• Work to be completed
Leave out every picture and set down, exactly, the lines below from the one holding "はダイビングサービスで洗って干して保管してく" up to and including the one holding "알 수 없는 오류가 발생했습니다.".

The records START

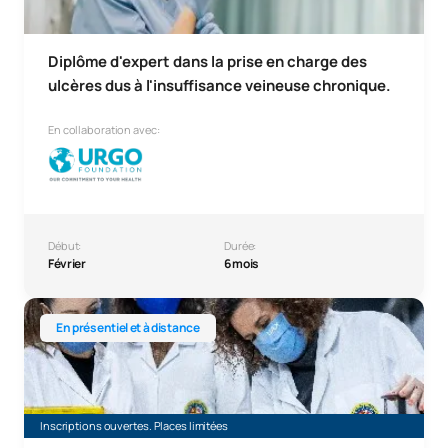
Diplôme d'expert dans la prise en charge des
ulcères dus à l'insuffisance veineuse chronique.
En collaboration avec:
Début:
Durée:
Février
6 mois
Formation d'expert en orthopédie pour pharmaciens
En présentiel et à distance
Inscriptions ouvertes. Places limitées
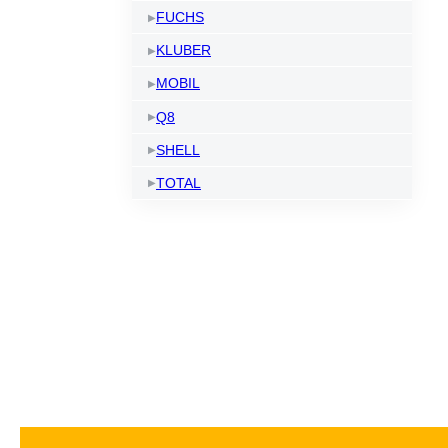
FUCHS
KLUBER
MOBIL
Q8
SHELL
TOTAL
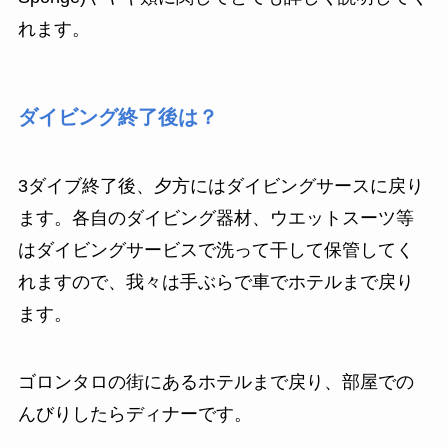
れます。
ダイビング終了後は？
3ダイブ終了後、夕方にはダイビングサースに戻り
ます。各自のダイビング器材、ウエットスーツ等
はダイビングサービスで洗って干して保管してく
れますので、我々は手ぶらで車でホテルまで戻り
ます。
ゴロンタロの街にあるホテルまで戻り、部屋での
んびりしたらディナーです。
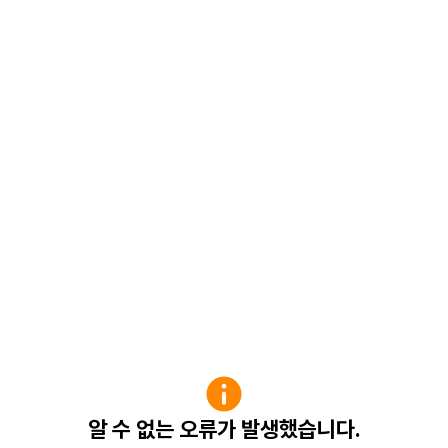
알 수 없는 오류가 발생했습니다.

The records END
The records START

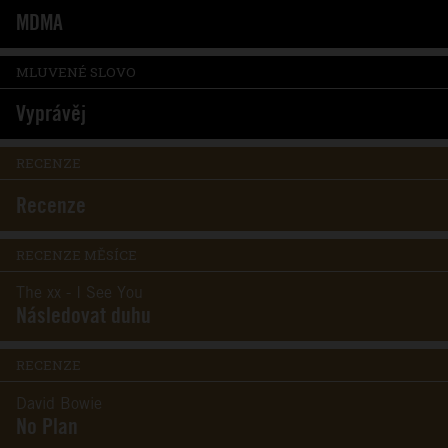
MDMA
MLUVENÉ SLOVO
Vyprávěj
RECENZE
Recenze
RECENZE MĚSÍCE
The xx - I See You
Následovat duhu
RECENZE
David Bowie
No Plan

The records END

• Result for this exercise
はダイビングサービスで洗って干して保管してく
れますので、我々は手ぶらで車でホテルまで戻り
ます。
ゴロンタロの街にあるホテルまで戻り、部屋での
んびりしたらディナーです。
알 수 없는 오류가 발생했습니다.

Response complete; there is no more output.